Lovense, un fabricant de jouets sexuels conçus sur Internet, a confirmé qu’il avait corrigé une paire de vulnérabilités de sécurité qui exposaient les adresses e-mail privées des utilisateurs et permis aux attaquants de se remédier à toute utilisation.
Alors que la société a déclaré que les bogues étaient «entièrement résolus», son directeur général envisage maintenant de prendre des mesures judiciaires à la suite de la divulgation.
Dans un statlement partagé avec TechCrunch, le PDG de Lovense, Dan Liu, a déclaré que le fabricant de jouets sexuels « enquêtait sur la possibilité d’une action en justice » en fonction des rabatteurs alronous sur le bogue. Lorsqu’on lui a demandé par TechCrunch, la société n’a pas répondu à la précision de la référence des rapports des médias ou de la divulgation d’un chercheur en sécurité.
Les détails du bogue sont apparus cette semaine après qu’un chercheur en sécurité, qui passe par la poignée Bobdahacker, a révélé qu’ils signalent les deux bogues de sécurité au fabricant de jouets sexuels plus tôt cette année.
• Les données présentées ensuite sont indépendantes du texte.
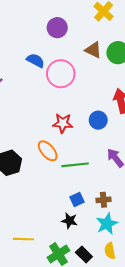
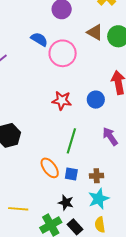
orange ellipse: (48, 151) -> (50, 168), moved
green line: (75, 165) -> (71, 141), turned -70
blue square: (77, 199) -> (71, 174), turned 32
black star: (69, 221) -> (66, 203), moved

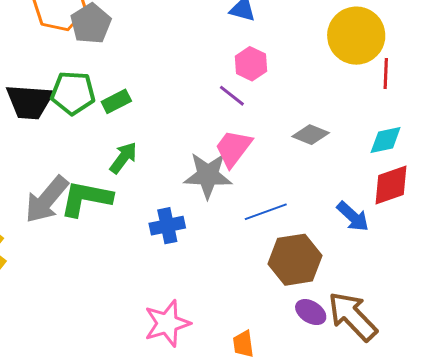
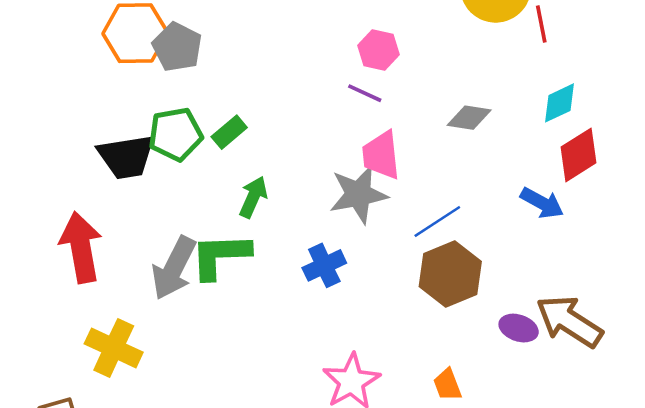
pink trapezoid: (233, 148) -> (381, 155), turned -30
brown hexagon: (295, 260) -> (450, 274), moved

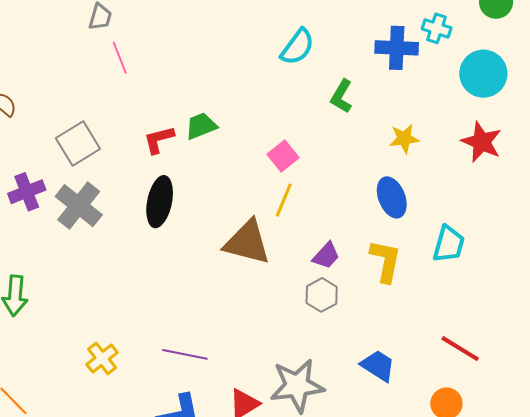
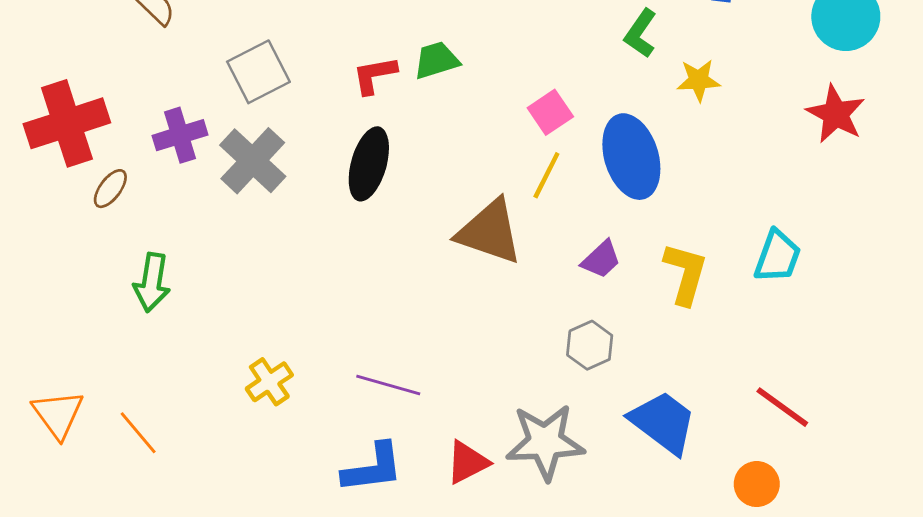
yellow star: (404, 139) -> (699, 80), moved
blue ellipse: (392, 197) -> (631, 157), moved, size x1.4
gray hexagon: (322, 295) -> (590, 345), moved
blue trapezoid: (378, 366) -> (663, 422), size x1.4

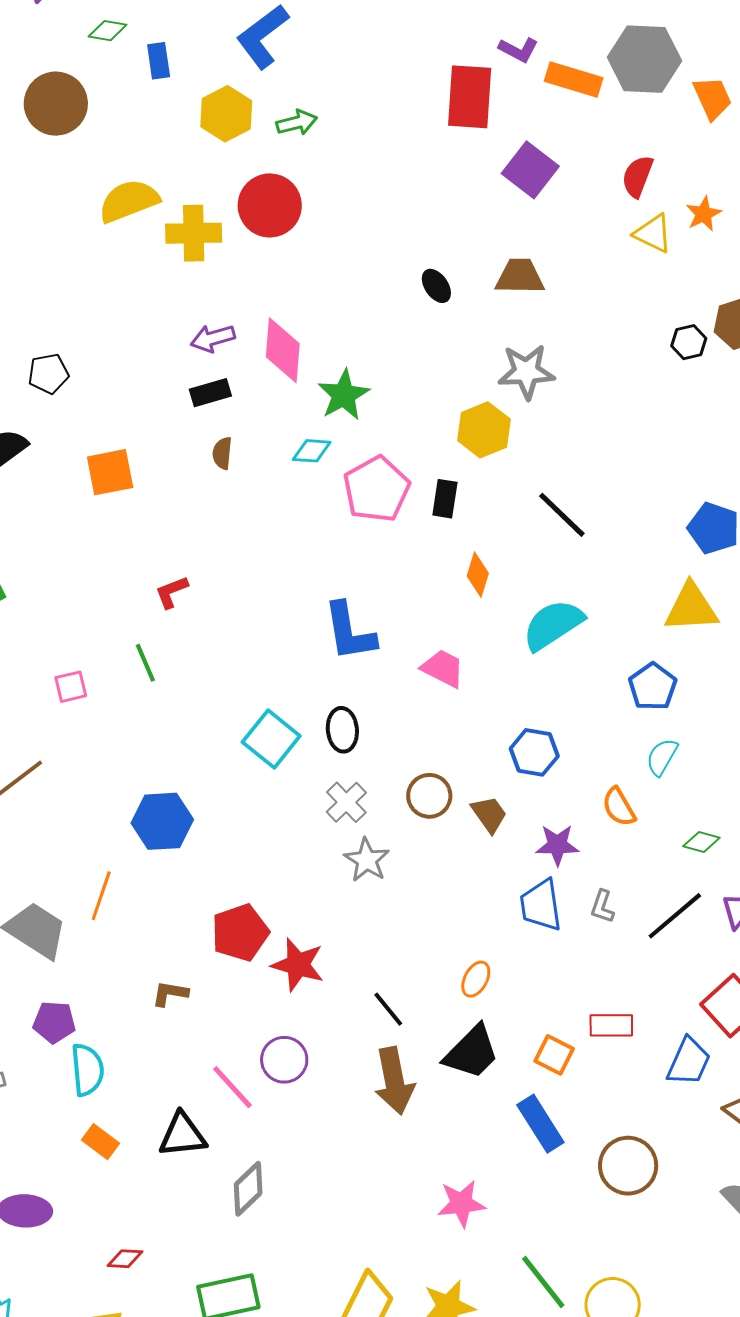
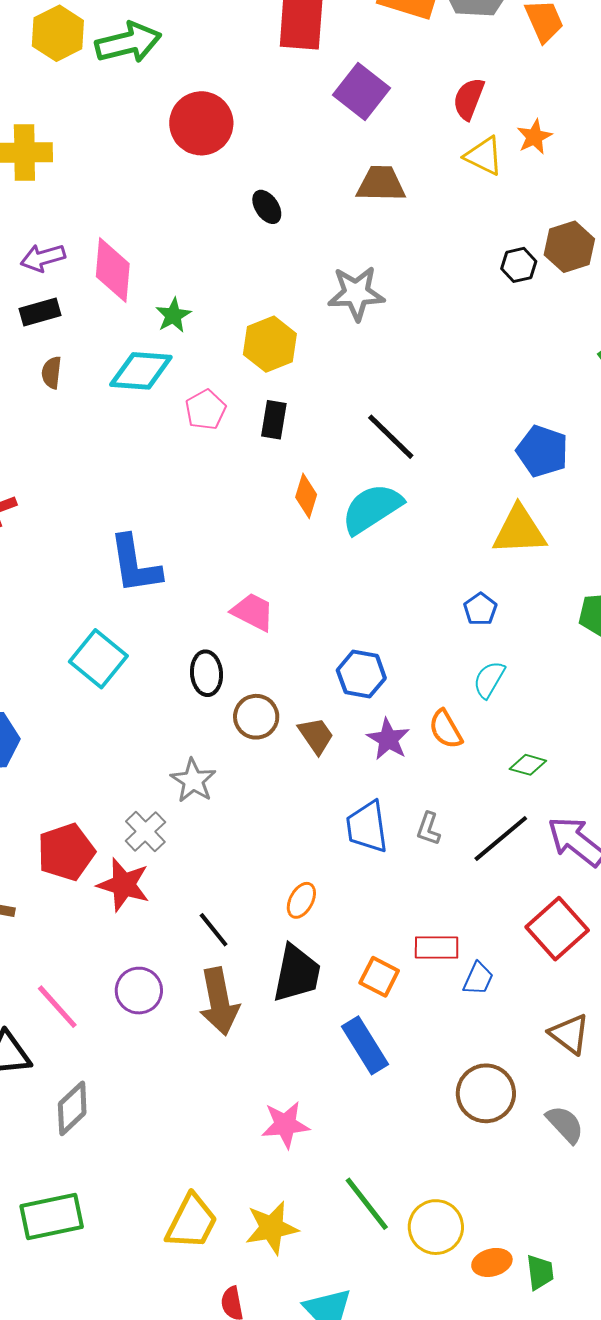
green arrow: (297, 123) -> (128, 43), size x1.6
red circle: (270, 205) -> (201, 123), moved
brown trapezoid: (520, 277) -> (381, 184), moved
green star: (344, 395) -> (173, 315), size x0.7
yellow hexagon: (484, 430) -> (270, 344), moved
cyan diamond: (312, 451) -> (141, 371), size x1.6
pink pentagon: (377, 489) -> (206, 410), size x0.6
cyan semicircle: (553, 625) -> (372, 509), moved
blue L-shape: (349, 632) -> (135, 564), moved
pink trapezoid: (443, 668) -> (253, 612), moved
blue pentagon: (653, 687) -> (480, 609), size x0.7
black ellipse: (342, 730) -> (206, 673), moved
gray cross: (346, 802) -> (145, 832), moved
purple star: (557, 845) -> (388, 739), moved, turned 30
black trapezoid: (472, 1052) -> (297, 974), turned -34
purple circle: (284, 1060) -> (139, 991), moved
blue trapezoid: (689, 1062) -> (478, 979), moved, size x0.7
brown circle: (628, 1166) -> (486, 1093), moved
Le chercheur a publié leurs résultats après que Lovese a affirmé qu’il faudrait 14 mois pour aborder pleinement les vulnérabilités plutôt que d’appliquer un «correctif plus rapide et d’un mois» qui aurait obligé à alerter les utilisateurs pour mettre à jour leurs applications.
Lovense a déclaré dans son stame, décerné à Liu, que les correctifs mis en place obligeront les utilisateurs à mettre à jour leurs applications avant de pouvoir reprendre en utilisant les fonctionnalités de l’application.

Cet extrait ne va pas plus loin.